Hong Kong :  The risk of a property bubble remained in Hong Kong amid liquidity and low interest rates, Norman Chan, chief executive of the Hong Kong Monetary Authority, said yesterday.

"In the scenario of extremely low interest rates, ample funds and positive economic trends, the risk of formation of asset bubbles hasn't diminished," Chan said in a legislative session. The HKMA is the city's de facto central bank.

Home prices in Hong Kong have risen 9.3 per cent this year, adding to 2009's 29 per cent gain, as record-low interest rates, lagging supply growth and buying from rich mainland Chinese fuel demand.

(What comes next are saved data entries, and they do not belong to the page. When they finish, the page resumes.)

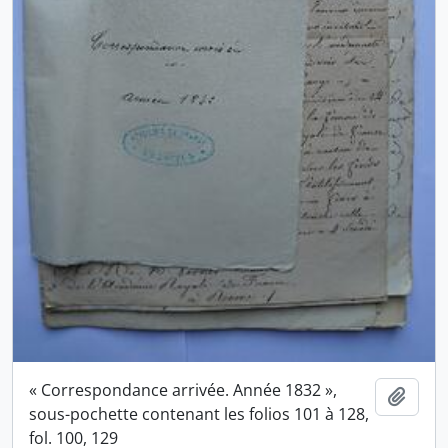
« Correspondance arrivée. Année 1832 »,
Ajout
sous-pochette contenant les folios 101 à 128,
fol. 100, 129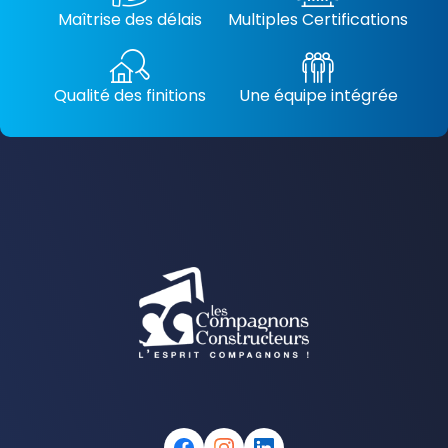
Maîtrise des délais
Multiples Certifications
Qualité des finitions
Une équipe intégrée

To assuage concerns that housing is no longer affordable for ordinary citizens, the government has pledged to increase land supply and regulate developers' sales tactics to cool the property market.

The mortgages that home owners will have to pay in proportion to their income, will rise to 60 per cent from the current 47 percent if interest on the loans rises by 300 basis points, Chan said. This applies to so-called mass market homes that are smaller than 100 square metres (1,076 square feet) each.

The increase will be bigger for luxury homes, to 92 per cent from the current 70 per cent, he said. Luxury homes are those bigger than 100 square metres. One basis point is 0.01 percentage point.

Home prices

An index of existing home prices rose 0.3 perc ent as of May 16 from the preceding week, Centaline Property Agency Ltd., one of Hong Kong's biggest, said in an e-mail report.

The increase came mainly from higher prices in the Kowloon district, as values on Hong Kong Island and in the New Territories dropped, the report said. Home prices rose 5.3 per cent in the first quarter from the previous three months, Chan said on Wednesday.